Married in the pre-war forties, Rhoda is of a certain generation, society strictly proscribing her role as caretaker and helpmeet for her husband. Although reality is often disappointing, certain things are expected. Not one to waste time on introspection, Rhoda tackles motherhood with determination if not joy, more comfortable parenting from a distance. Handling daily skirmishes with some disinterest, as though waiting for life to begin, Rhoda realizes after the fact that it has passed her by.

Rhoda remains disconnected from reality for all her easy sarcasm, floating slightly above the surface of each day, whether engaged in her marriage with Leonard or carrying out her maternal obligations. Rhoda’s marriage has allowed her certain comforts, if not luxury, but a change of fortune leaves her unable to form any coherent plan for the future. In this context, the private landscape of Rhoda’s detachment is quite stunning, her skewed perception and isolation from others rendering this character surprisingly sympathetic.

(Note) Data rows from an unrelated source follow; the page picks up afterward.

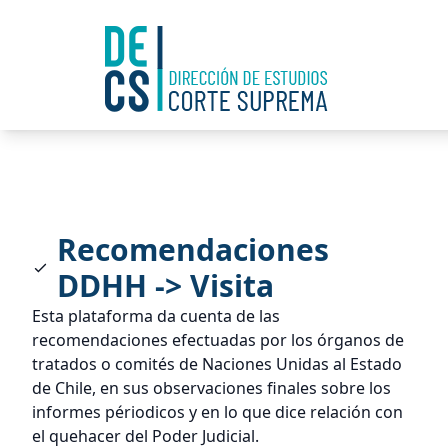
Recomendaciones
DDHH -> Visita
Esta plataforma da cuenta de las
recomendaciones efectuadas por los órganos de
tratados o comités de Naciones Unidas al Estado
de Chile, en sus observaciones finales sobre los
informes périodicos y en lo que dice relación con
el quehacer del Poder Judicial.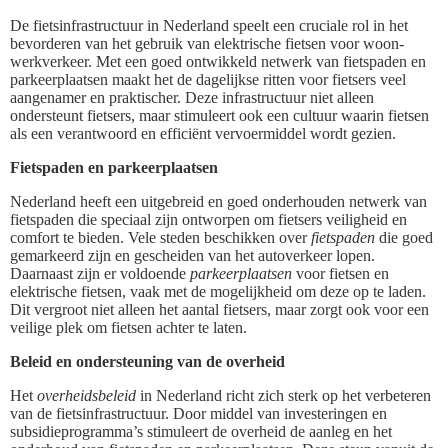
De fietsinfrastructuur in Nederland speelt een cruciale rol in het
bevorderen van het gebruik van elektrische fietsen voor woon-
werkverkeer. Met een goed ontwikkeld netwerk van fietspaden en
parkeerplaatsen maakt het de dagelijkse ritten voor fietsers veel
aangenamer en praktischer. Deze infrastructuur niet alleen
ondersteunt fietsers, maar stimuleert ook een cultuur waarin fietsen
als een verantwoord en efficiënt vervoermiddel wordt gezien.
Fietspaden en parkeerplaatsen
Nederland heeft een uitgebreid en goed onderhouden netwerk van
fietspaden die speciaal zijn ontworpen om fietsers veiligheid en
comfort te bieden. Vele steden beschikken over
fietspaden
die goed
gemarkeerd zijn en gescheiden van het autoverkeer lopen.
Daarnaast zijn er voldoende
parkeerplaatsen
voor fietsen en
elektrische fietsen, vaak met de mogelijkheid om deze op te laden.
Dit vergroot niet alleen het aantal fietsers, maar zorgt ook voor een
veilige plek om fietsen achter te laten.
Beleid en ondersteuning van de overheid
Het
overheidsbeleid
in Nederland richt zich sterk op het verbeteren
van de fietsinfrastructuur. Door middel van investeringen en
subsidieprogramma’s stimuleert de overheid de aanleg en het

Whatever her disappointments, Rhoda hides them well, presenting a flawless façade to the world. Instinctively more comfortable with wisecracks than affection, from the first day of her marriage, she is emotionally guarded with her husband, believing romance belongs in the privacy of the bedroom. The girls, Suzanne and Claire, naturally gravitate to their father, who listens to their childish concerns, Rhoda likely to exact obedience in lieu of comfort. Unexpected loss leaves Rhoda particularly unmoored. Surprised by circumstances outside of her control, she copes by keeping herself too busy to ponder her terrifyingly altered situation.

Rhoda’s ordinariness provides the strength of the novel, the familiar dramas of daily life played out without much fanfare although her heart beats wildly at every turn. Knowing only the confines of a limited world, Rhoda is often stunned by the banality of daily existence, the measured rewards of parenthood and the few comforts of her life. She has never asked for much, shocked to see how little her sacrifices matter in the end.

In her introduction, Mona Simpson speaks of the novel’s “tightly managed point of view,” an inspired description of a woman who embraces her failures and instinctive dislocation, her quiet helplessness in the face of the unexpected. This very constriction is riveting, Rhoda furious in her restraint, her acquiescence to convention, believing she is “a normal woman with an attractive fate who was trapped inside a mistake.”